The combination of both Y and X axis scaling is increasingly a good choice for bifurcated networks which split "core" networking from "app" networking. The core network usually provides a significantly capable load balancing service managed by the network team while the app network includes app proxies or virtual ADCs that are managed by operations or developers.
While this pattern can be implemented on monolithic applications, particularly monolithic web applications that rely on URI-based interactions, care must be taken with respect to state. That is, one cannot simply route to service B for "checkout" when it depends on session-level data that may be stored already in service A or C. Shared nothing application architectures do not lend themselves well to sharding strategies based on application function or content type. Rather, such applications should be scaled using a more traditional approach. Shared session application architectures, however, are very well suited to this type of scalability strategy because the application state is shared across instances, and all services will have access to the necessary data.

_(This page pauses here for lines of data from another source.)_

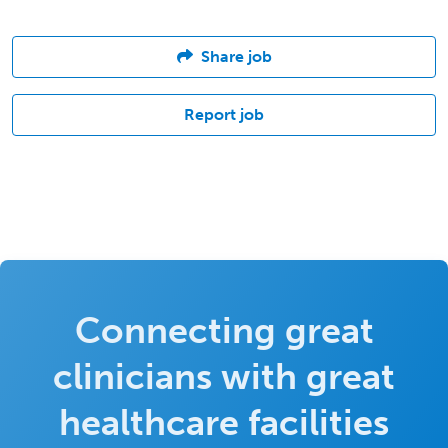
Share job
Report job
Connecting great
clinicians with great
healthcare facilities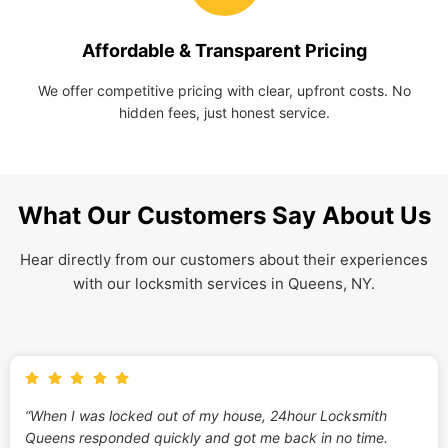
Affordable & Transparent Pricing
We offer competitive pricing with clear, upfront costs. No
hidden fees, just honest service.
What Our Customers Say About Us
Hear directly from our customers about their experiences
with our locksmith services in Queens, NY.
“When I was locked out of my house, 24hour Locksmith
Queens responded quickly and got me back in no time.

Z-axis scaling is a cross between X and Y scaling strategies, using a data sharding-based approach. This strategy is commonly used to shard databases, but can also be used to scale monolithic applications based on some user characteristic.
Z-axis scaling is like X-axis scaling in that it relies on cloning of application instances. The difference is that some other component - like an app proxy or ADC - is responsible for distributing requests based on some other information, like the data being requested or the user identity. As long as the data is accessible to the app proxy or the ADC (increasingly iintermediaries have the ability to reach out and query databases or directories to obtain additional information)

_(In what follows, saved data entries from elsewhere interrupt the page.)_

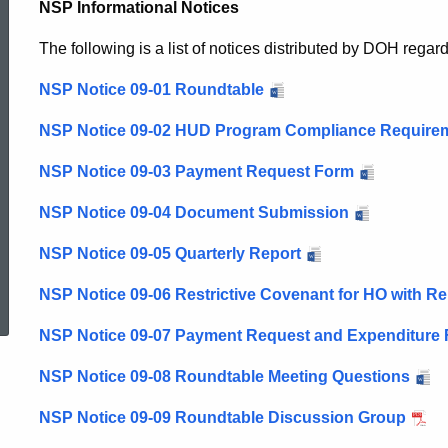
NSP Informational Notices
The following is a list of notices distributed by DOH rega
NSP Notice 09-01 Roundtable
NSP Notice 09-02 HUD Program Compliance Require
NSP Notice 09-03 Payment Request Form
NSP Notice 09-04 Document Submission
NSP Notice 09-05 Quarterly Report
ed Topic Search
NSP Notice 09-06 Restrictive Covenant for HO with Re
NSP Notice 09-07 Payment Request and Expenditure
NSP Notice 09-08 Roundtable Meeting Questions
NSP Notice 09-09 Roundtable Discussion Group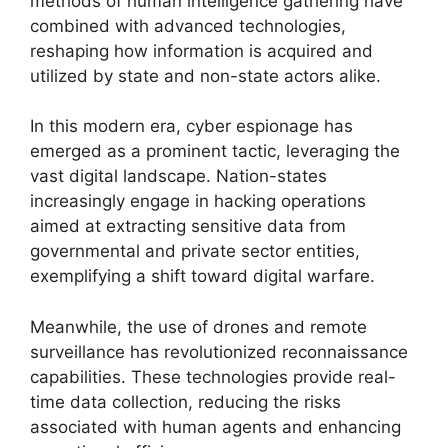
methods of human intelligence gathering have
combined with advanced technologies,
reshaping how information is acquired and
utilized by state and non-state actors alike.
In this modern era, cyber espionage has
emerged as a prominent tactic, leveraging the
vast digital landscape. Nation-states
increasingly engage in hacking operations
aimed at extracting sensitive data from
governmental and private sector entities,
exemplifying a shift toward digital warfare.
Meanwhile, the use of drones and remote
surveillance has revolutionized reconnaissance
capabilities. These technologies provide real-
time data collection, reducing the risks
associated with human agents and enhancing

When using Z-axis scaling each server runs an identical copy of the code. In this respect, it’s similar to X-axis scaling. The big difference is that each server is responsible for only a subset of the data. Some component of the system is responsible for routing each request to the appropriate server. One commonly used routing criteria is an attribute of the request such as the primary key of the entity being accessed. Another common routing criteria is the customer type. For example, an application might provide paying customers with a higher SLA than free customers by routing their requests to a different set of servers with more capacity.
This pattern is also useful for premium access policies, where certain users or customers are afforded higher performance guarantees.These instances may be further augmented with additional services or scaled out faster to improve performance. Only certain customers are allowed to access these "gold" instances, and such determinations might be made based on API key, cookie value, or membership in a specific group as determined by a database or directory lookup.
The point is that the scaling strategies associated with application architecture can be duplicated and/or augmented by the use of a app proxy or ADC. It is almost always the case that such an intermediary will be necessary to scale an application. That's because reality is that it's just as bad to let network logic (routing) seep into business logic as it is business logic to seep into the presentation (GUI) layer.
Keep your logics separate, and use the tools available to act on the scaling strategy best suited for your application or service.